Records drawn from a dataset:
* * * *

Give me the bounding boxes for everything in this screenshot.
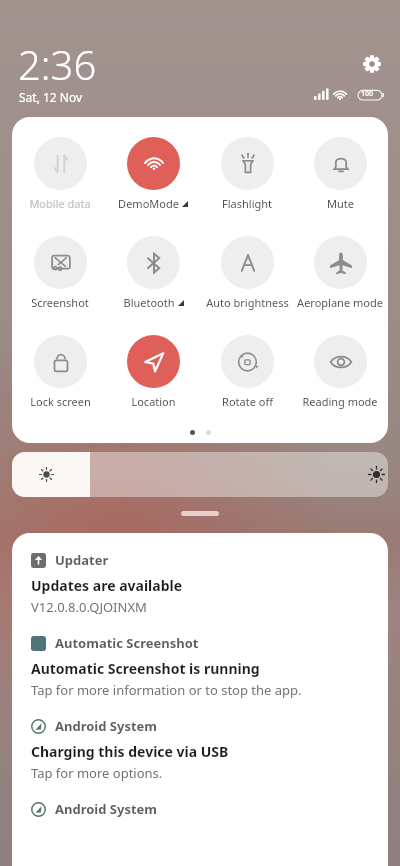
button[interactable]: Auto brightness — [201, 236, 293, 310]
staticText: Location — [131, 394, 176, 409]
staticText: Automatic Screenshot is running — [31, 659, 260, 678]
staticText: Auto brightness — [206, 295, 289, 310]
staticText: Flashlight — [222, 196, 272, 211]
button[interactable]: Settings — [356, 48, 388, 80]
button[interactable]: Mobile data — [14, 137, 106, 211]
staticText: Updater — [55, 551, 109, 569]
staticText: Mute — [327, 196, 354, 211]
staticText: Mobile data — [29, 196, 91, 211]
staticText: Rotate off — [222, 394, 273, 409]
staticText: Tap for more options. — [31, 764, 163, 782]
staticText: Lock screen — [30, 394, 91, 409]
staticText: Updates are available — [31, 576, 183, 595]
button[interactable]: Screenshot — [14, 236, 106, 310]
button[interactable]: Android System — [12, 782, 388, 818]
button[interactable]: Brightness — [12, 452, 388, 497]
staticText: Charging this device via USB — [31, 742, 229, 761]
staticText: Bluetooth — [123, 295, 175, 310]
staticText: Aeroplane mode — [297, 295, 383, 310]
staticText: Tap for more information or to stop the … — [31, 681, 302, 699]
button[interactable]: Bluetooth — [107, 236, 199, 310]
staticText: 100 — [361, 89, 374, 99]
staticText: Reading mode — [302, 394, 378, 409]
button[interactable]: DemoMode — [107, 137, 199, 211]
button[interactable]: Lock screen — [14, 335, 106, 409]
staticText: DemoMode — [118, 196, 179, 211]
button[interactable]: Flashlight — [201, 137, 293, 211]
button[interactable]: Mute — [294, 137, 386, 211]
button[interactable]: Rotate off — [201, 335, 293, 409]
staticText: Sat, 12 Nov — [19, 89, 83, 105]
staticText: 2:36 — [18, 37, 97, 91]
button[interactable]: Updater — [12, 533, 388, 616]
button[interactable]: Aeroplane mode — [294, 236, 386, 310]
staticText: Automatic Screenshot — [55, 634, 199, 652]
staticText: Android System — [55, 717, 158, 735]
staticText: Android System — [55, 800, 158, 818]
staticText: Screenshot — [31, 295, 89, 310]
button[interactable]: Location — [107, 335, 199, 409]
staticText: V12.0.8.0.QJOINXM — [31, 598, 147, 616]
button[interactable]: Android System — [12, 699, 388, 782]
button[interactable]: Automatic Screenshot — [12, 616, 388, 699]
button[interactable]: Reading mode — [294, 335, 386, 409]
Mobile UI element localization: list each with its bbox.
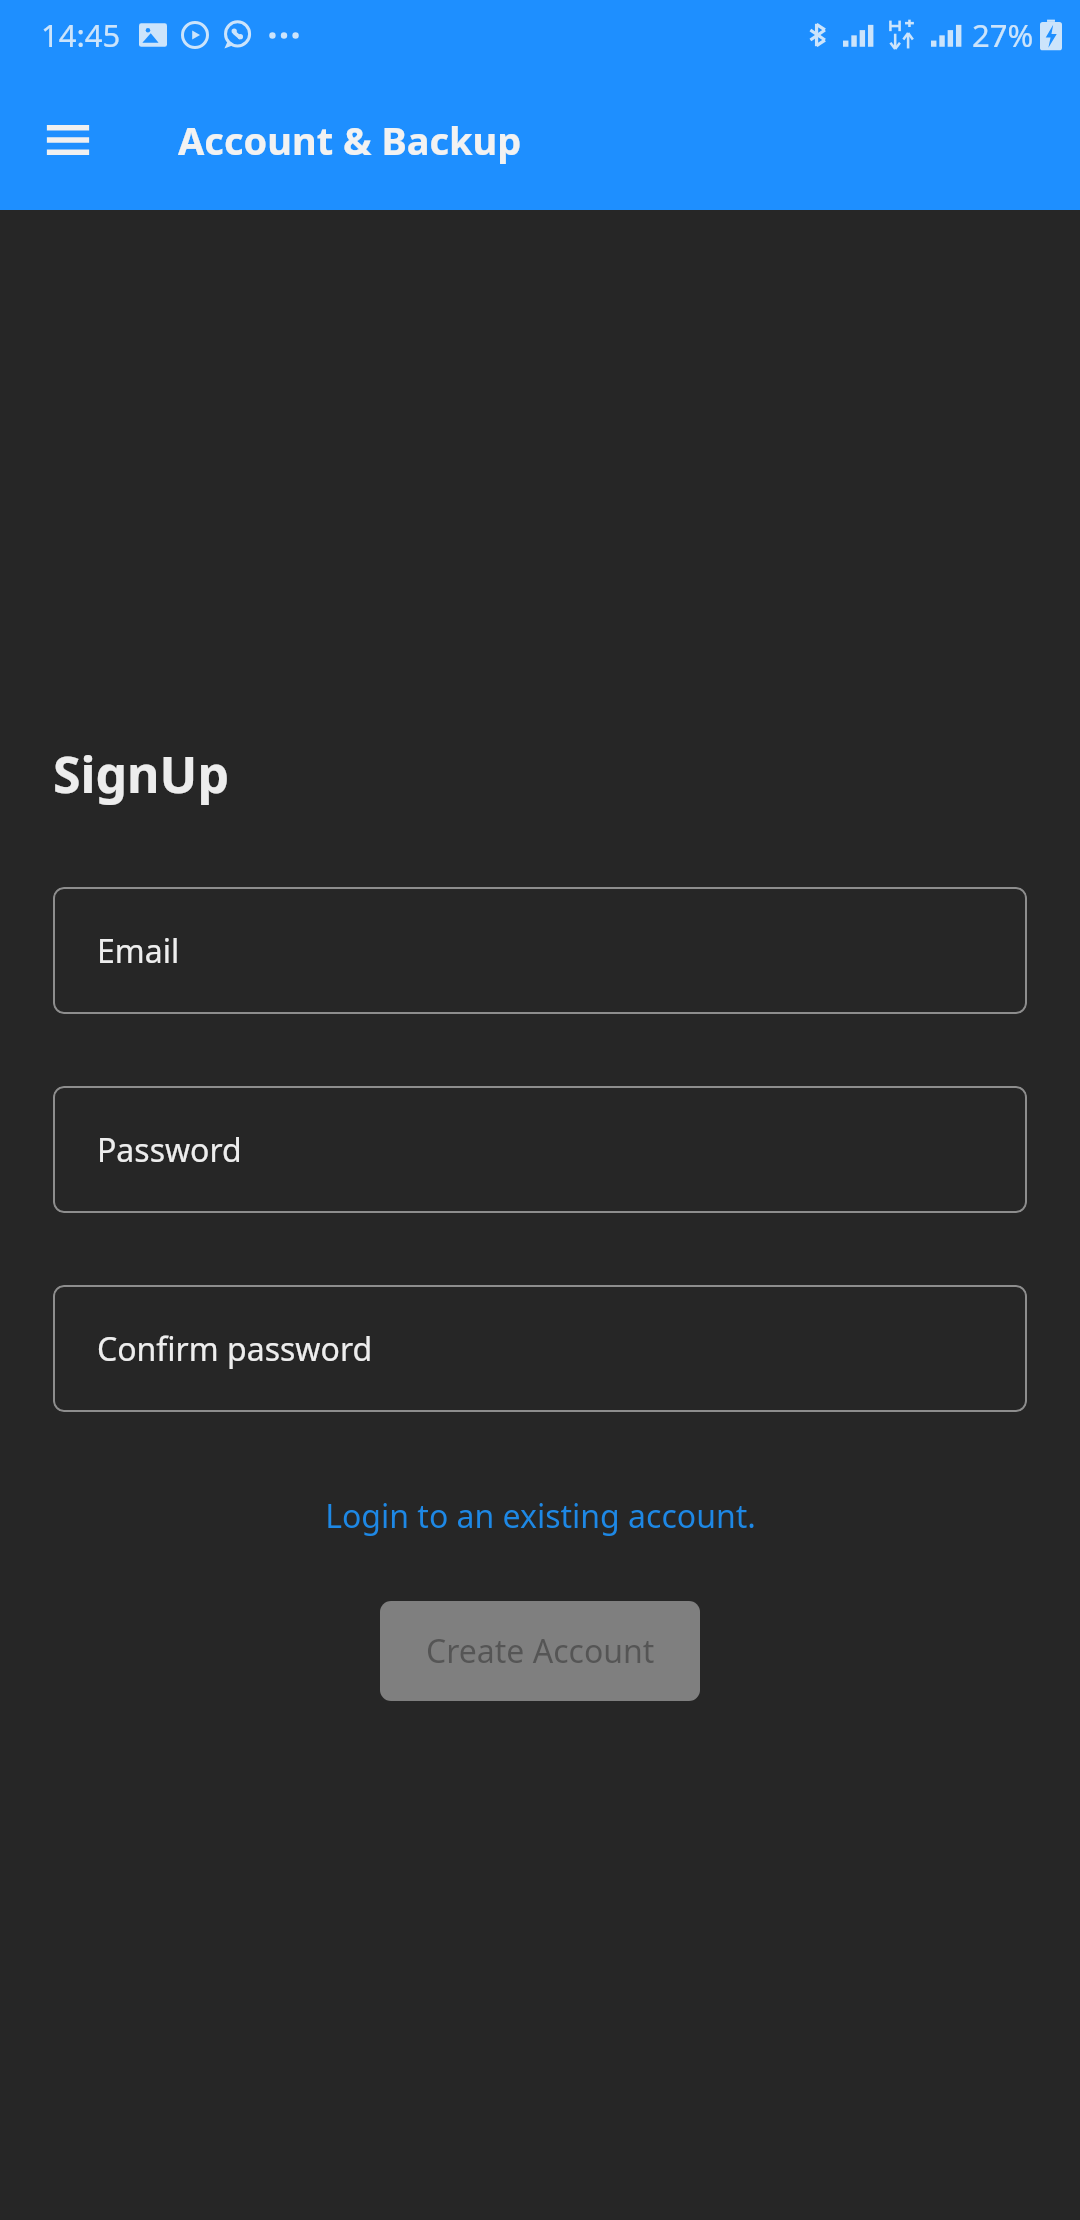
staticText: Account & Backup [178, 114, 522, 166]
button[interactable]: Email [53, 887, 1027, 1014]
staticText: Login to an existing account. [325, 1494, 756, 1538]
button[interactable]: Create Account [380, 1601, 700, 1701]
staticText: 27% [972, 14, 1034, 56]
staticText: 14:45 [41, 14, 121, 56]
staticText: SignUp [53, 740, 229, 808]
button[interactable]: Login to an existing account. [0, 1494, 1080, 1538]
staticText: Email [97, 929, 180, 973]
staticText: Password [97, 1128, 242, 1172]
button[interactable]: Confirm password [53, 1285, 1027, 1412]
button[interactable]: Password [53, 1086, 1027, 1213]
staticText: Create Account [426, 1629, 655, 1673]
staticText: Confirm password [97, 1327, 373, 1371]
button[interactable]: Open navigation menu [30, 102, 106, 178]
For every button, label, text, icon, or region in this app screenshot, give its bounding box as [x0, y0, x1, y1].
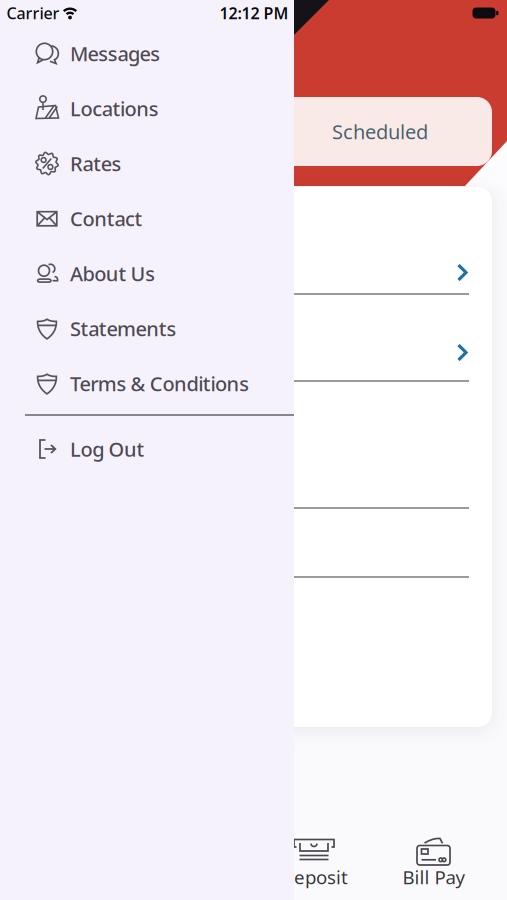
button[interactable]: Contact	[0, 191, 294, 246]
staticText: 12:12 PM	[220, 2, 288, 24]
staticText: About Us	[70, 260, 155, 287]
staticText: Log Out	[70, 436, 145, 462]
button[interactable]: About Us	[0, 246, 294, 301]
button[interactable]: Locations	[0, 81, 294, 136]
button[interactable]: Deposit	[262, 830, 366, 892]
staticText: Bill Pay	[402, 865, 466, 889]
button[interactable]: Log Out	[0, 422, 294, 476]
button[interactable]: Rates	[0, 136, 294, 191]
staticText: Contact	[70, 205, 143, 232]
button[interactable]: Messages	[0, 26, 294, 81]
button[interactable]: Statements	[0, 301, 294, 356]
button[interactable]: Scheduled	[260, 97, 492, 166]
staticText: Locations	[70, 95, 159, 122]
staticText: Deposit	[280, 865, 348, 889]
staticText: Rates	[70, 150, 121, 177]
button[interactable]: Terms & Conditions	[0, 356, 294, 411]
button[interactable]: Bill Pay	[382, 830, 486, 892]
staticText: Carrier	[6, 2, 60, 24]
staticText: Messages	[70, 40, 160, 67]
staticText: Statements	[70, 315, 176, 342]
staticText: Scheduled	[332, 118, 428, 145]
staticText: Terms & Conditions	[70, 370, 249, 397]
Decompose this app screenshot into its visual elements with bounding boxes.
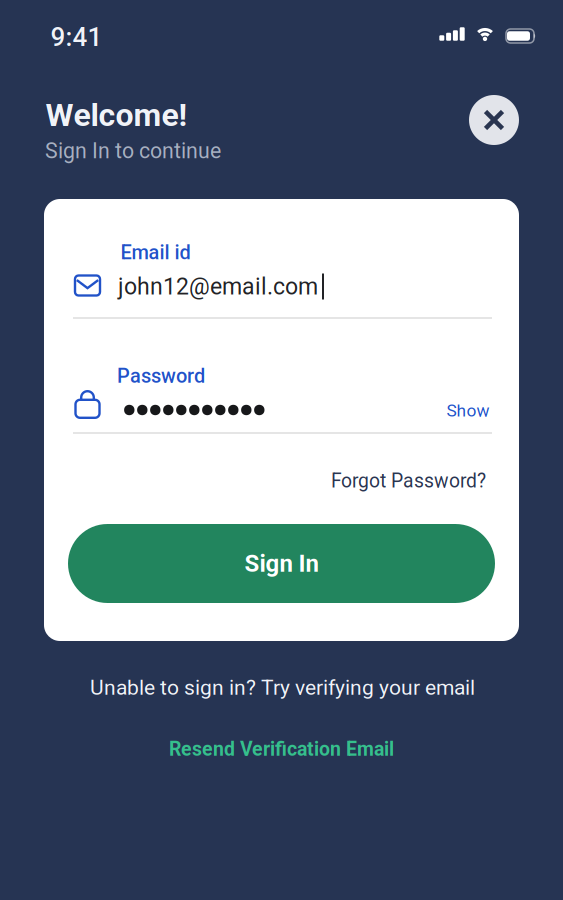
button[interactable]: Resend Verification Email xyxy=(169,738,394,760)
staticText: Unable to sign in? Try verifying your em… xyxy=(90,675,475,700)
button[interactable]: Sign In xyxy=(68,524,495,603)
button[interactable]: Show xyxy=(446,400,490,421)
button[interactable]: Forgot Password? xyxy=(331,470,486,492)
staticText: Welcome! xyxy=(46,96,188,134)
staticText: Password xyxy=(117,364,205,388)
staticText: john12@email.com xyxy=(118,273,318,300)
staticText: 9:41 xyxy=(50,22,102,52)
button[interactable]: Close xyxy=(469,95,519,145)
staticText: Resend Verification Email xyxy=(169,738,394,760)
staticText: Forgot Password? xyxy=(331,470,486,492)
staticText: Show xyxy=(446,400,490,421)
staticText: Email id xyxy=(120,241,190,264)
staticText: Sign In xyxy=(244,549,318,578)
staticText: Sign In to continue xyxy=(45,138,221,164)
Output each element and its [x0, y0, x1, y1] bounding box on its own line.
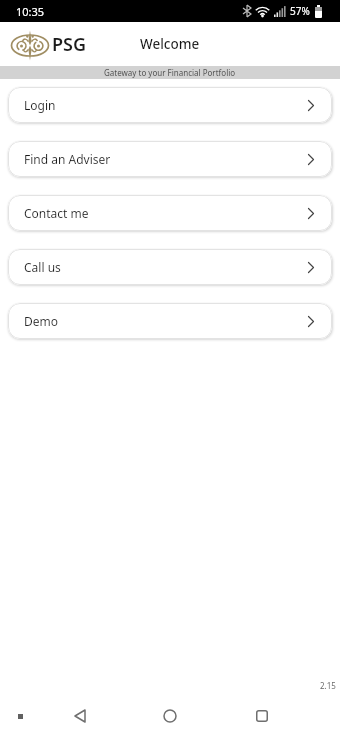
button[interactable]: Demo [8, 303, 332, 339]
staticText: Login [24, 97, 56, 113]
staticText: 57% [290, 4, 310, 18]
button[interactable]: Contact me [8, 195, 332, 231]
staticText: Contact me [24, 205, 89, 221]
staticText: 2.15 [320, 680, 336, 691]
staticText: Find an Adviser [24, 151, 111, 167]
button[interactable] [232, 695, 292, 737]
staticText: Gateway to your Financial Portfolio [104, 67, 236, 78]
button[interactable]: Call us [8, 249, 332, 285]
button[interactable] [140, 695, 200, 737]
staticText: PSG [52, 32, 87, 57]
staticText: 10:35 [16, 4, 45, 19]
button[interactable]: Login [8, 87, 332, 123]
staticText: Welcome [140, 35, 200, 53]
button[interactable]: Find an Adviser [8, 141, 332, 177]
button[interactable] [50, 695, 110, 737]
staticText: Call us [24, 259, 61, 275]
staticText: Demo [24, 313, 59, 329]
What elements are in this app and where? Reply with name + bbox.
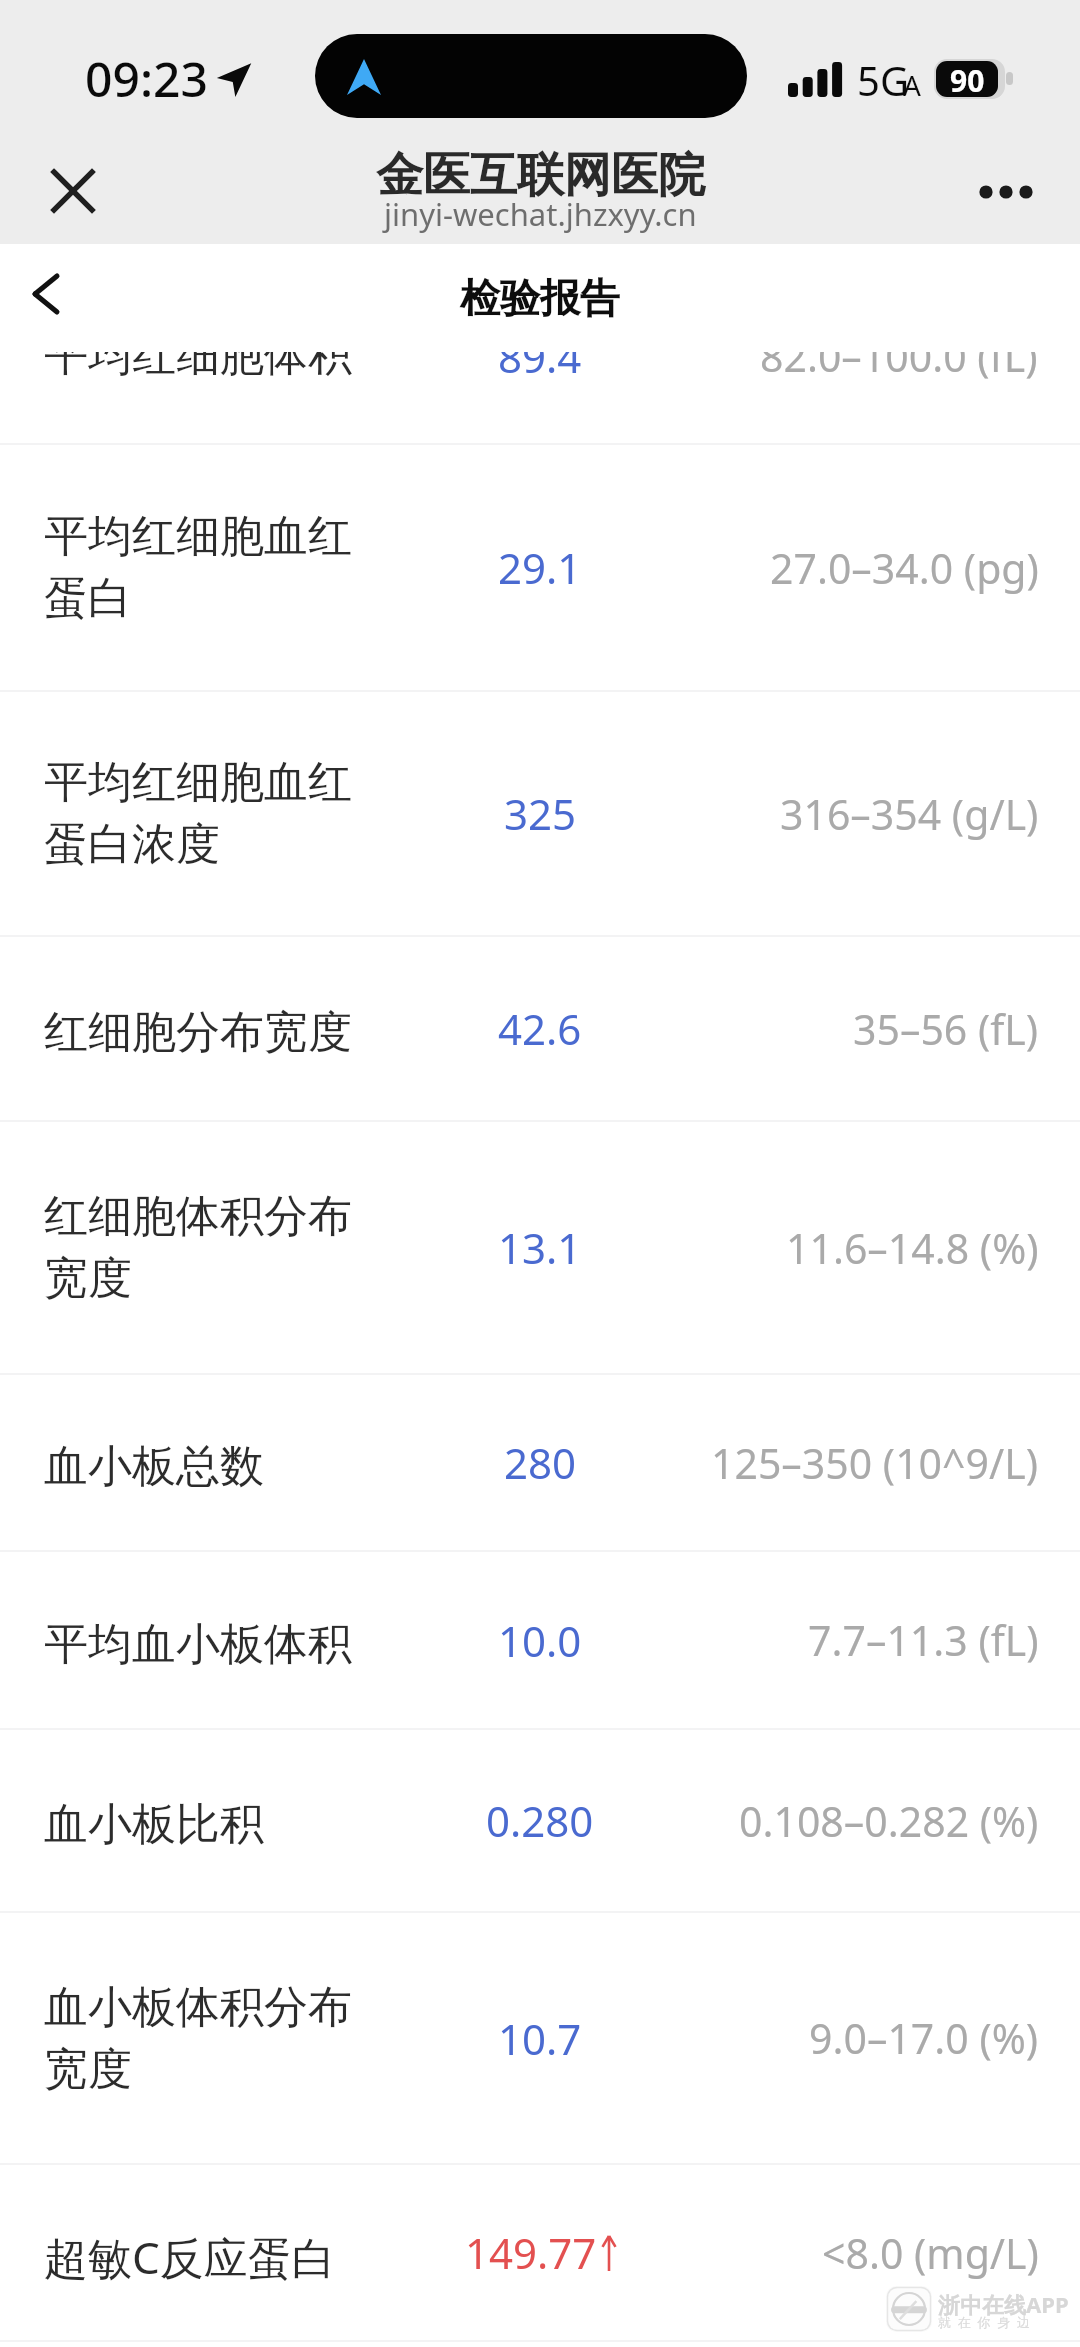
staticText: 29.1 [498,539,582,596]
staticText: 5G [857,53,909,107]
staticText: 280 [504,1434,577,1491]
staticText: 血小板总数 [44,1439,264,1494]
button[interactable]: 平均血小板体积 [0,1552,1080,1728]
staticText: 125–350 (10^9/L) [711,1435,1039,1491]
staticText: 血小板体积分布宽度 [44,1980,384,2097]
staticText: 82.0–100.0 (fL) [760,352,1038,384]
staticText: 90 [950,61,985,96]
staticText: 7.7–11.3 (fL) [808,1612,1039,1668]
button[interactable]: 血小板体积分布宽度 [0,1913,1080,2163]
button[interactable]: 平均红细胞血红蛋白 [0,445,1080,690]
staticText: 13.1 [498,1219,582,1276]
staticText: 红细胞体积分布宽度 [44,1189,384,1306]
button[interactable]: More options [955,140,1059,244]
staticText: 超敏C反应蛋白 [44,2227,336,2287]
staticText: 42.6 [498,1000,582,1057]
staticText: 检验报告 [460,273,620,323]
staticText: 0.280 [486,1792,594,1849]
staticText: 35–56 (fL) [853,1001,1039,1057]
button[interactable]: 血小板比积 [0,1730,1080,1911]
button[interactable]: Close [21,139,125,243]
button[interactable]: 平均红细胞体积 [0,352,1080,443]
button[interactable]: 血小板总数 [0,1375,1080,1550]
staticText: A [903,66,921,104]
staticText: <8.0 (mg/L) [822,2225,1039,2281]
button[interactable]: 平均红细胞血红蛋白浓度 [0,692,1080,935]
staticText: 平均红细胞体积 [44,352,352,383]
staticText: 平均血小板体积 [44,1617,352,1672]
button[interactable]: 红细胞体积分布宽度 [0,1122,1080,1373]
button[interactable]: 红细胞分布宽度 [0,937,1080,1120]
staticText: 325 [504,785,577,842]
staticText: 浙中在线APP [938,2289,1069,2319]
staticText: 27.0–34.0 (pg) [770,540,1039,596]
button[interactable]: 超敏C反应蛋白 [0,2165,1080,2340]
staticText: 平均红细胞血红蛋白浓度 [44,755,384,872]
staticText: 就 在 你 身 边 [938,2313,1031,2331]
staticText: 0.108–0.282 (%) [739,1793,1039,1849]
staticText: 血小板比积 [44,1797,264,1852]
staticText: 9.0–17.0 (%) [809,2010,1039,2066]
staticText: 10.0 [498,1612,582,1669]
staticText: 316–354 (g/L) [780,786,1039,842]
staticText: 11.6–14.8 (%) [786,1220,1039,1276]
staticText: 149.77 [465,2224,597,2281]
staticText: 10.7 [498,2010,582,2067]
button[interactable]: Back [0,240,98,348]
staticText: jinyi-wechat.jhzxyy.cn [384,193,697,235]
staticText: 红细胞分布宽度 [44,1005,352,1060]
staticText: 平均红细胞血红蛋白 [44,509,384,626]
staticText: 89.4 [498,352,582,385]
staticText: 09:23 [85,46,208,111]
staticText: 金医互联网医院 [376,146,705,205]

* * * *

PROBLEM DETAILS:
Where a line of the entries holds the string "血小板总数", include it in the count, and give only the final number.

ANSWER SPACE:
2